Besser hätte es für Katherina Reiche kaum anfangen können: Am 12. Juni erhöhten gleich vier deutsche Wirtschaftsforschungsinstitute ihre Erwartungen für 2026: Die bundesdeutsche Wirtschaft werde ihre längste Krise seit 1949 im kommenden Jahr voraussichtlich überwinden. Das Münchner Ifo-Institut sah das Bruttoinlandsprodukt nach dreijähriger Stagnation 2026 um 1,5 Prozent wachsen – fast doppelt so viel wie es selbst kürzlich noch angenommen hatte.
Reiche kann sich also zurücklehnen? Wir steigern das Bruttosozialprodukt – aber ohne in die Hände zu spucken? Das Wunder bewirken die Kanzlerschaft von Friedrich Merz und die Milliarden oder Billionen Euro für Waffen, die sie mit sich bringt? Reiche hielt sich mit den Prophezeiungen nicht lange auf, sondern nannte Bedingungen: Ohne Renten zu kürzen und länger zu arbeiten wird das nichts. Sie erklärte am selben Tag in Berlin nach einem Treffen mit dem Generalsekretär der Organisation für wirtschaftliche Zusammenarbeit und Entwicklung (OECD), Mathias Cormann: „Das Thema Belastung durch Sozialabgaben ist ein Thema.“ Deutschland sei hier weit über dem OECD-Durchschnitt. Wichtig sei unter anderem, länger und flexibler zu arbeiten. Es seien grundlegende Reformen bei der Rente und angesichts der steigenden Ausgaben im Gesundheitssystem notwendig. Das Rentenalter werde zwar langsam erhöht – bis 2031 auf 67 Jahre –, aber: „Die Frage ist: Sind wir da schnell genug? Ich würde sagen: Nein.“ Und legte nach: „Auch das Thema Frühverrentung ist ein Problem.“ Die Koalition müsse sich damit beschäftigen. Und weiter: „Mir scheint wichtig, dass es Konsens sein sollte in der Regierung, dass die Belastung des Faktors Arbeit mit hohen Sozialabgaben hemmend wirkt und wir auch hier wettbewerbsfähiger sein müssen.“ Deutschland müsse seine Hausaufgaben machen und habe es mit Strukturreformen selbst in der Hand, das Bruttoinlandsprodukt in den nächsten Jahren deutlich zu steigern.

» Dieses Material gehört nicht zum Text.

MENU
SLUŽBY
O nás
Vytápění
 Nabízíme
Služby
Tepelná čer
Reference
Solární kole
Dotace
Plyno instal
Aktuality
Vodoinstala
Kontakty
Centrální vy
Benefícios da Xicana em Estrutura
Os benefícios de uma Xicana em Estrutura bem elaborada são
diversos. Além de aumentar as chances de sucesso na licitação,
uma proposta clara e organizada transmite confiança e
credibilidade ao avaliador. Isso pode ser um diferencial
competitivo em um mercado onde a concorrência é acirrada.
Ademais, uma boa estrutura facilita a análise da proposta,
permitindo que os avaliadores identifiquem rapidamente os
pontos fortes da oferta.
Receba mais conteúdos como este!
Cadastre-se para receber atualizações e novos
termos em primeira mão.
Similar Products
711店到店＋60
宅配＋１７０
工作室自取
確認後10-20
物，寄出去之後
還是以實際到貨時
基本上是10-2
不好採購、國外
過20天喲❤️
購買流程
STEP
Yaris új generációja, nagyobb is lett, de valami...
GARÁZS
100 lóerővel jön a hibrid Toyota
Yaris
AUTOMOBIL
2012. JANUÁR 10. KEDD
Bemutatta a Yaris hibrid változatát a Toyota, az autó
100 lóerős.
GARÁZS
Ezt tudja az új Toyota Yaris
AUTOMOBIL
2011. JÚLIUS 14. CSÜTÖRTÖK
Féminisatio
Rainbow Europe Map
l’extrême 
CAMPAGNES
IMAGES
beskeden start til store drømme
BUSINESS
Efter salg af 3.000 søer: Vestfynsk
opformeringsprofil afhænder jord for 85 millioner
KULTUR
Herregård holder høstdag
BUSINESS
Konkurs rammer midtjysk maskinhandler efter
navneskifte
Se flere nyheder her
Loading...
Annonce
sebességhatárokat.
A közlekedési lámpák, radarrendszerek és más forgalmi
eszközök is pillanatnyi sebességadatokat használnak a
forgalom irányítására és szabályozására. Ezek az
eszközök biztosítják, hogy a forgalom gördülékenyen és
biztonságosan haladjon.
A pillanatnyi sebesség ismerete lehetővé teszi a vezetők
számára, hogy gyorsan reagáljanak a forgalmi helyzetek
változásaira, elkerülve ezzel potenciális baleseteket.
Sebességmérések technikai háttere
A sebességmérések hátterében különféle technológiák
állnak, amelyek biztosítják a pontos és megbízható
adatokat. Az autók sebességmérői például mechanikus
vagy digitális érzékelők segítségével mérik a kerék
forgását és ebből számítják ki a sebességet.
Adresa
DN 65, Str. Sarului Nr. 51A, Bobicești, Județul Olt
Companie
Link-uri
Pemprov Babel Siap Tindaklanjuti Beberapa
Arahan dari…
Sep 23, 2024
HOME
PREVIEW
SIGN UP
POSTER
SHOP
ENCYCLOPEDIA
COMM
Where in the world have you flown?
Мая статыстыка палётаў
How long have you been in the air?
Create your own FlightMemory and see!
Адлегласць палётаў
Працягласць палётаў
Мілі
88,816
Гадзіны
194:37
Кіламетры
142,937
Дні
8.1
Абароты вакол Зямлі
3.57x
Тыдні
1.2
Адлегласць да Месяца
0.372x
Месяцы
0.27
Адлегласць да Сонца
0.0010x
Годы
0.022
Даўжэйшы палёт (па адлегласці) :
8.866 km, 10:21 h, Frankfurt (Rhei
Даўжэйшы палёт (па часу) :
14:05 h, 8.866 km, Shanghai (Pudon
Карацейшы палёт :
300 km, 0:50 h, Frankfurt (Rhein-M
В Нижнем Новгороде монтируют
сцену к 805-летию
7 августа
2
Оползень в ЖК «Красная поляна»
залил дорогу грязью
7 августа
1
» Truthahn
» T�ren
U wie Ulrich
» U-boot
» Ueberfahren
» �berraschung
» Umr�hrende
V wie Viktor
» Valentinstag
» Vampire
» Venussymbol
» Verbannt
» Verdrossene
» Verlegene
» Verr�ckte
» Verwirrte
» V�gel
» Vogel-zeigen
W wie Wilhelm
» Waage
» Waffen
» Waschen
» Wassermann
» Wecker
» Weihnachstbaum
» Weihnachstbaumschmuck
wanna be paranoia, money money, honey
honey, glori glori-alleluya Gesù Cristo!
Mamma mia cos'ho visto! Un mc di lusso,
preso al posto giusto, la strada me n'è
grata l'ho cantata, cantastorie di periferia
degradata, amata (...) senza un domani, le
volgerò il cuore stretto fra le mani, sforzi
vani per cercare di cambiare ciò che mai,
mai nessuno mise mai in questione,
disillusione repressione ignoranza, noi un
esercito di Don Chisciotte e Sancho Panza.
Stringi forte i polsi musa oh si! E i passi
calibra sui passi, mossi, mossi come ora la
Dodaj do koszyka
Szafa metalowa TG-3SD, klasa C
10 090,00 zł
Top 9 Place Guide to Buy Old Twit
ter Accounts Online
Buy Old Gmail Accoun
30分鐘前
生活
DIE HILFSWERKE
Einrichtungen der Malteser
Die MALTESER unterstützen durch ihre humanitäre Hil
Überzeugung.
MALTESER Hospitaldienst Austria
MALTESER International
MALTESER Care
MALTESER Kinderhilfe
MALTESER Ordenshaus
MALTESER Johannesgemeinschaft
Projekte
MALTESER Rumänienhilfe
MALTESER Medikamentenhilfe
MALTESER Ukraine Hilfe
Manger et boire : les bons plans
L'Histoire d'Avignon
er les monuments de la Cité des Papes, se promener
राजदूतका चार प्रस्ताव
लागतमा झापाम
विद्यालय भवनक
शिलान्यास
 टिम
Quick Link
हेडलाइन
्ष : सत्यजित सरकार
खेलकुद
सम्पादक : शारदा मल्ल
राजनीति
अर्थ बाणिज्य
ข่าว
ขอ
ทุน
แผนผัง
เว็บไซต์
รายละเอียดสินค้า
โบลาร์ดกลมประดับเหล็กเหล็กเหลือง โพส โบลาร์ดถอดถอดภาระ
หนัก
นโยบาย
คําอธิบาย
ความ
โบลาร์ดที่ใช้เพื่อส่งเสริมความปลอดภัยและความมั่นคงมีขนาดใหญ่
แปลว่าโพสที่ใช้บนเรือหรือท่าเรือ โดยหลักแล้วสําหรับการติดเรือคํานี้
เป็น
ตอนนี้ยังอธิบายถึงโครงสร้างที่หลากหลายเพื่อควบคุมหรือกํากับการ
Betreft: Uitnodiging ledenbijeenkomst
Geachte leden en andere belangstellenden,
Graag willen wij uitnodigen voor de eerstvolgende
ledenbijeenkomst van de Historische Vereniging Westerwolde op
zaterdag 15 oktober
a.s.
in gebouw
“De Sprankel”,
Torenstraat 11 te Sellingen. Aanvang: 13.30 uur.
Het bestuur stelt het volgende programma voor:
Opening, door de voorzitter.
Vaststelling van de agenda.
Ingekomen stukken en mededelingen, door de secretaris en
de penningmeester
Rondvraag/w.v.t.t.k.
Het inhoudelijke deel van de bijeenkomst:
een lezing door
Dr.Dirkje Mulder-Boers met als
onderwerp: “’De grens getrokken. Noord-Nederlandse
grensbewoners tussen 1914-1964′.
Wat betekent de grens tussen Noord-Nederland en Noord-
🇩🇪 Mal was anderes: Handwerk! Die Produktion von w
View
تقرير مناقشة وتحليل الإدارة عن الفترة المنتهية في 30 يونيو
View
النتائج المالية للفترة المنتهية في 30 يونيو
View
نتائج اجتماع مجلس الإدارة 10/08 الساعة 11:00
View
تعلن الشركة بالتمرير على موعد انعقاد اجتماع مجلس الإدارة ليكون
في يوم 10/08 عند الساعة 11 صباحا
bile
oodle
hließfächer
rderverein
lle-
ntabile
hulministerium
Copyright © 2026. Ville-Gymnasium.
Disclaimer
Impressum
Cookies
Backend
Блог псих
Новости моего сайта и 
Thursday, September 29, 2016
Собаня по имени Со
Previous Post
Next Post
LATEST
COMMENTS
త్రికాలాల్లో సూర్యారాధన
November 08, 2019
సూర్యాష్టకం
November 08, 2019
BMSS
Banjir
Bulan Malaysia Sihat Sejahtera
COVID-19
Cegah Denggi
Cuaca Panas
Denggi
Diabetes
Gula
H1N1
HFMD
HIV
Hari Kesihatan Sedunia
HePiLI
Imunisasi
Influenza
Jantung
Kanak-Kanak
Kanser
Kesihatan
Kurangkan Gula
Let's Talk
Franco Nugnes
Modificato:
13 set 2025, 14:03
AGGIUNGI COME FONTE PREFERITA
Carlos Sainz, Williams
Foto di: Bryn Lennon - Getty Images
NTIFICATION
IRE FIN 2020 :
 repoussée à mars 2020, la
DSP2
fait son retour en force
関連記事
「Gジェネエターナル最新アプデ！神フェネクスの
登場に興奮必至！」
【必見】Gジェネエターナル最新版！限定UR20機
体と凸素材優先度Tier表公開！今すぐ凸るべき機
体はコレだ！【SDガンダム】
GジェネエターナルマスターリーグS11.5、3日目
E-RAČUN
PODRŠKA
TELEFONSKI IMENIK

So weit, so erwartbar. Den Koryphäen von Wirtschaftspolitik im Auftrag des Kapitals fällt in Krise und Krieg nie etwas anderes ein. Reiche hat allerdings mit der SPD einen Regierungspartner, dem die letzten politischen Felle davonschwimmen, wenn nicht einmal mehr das im Koalitionsvertrag Verabredete zu Arbeit und Renten gilt. Das ist schon brutal genug, genügt Reiche aber nicht.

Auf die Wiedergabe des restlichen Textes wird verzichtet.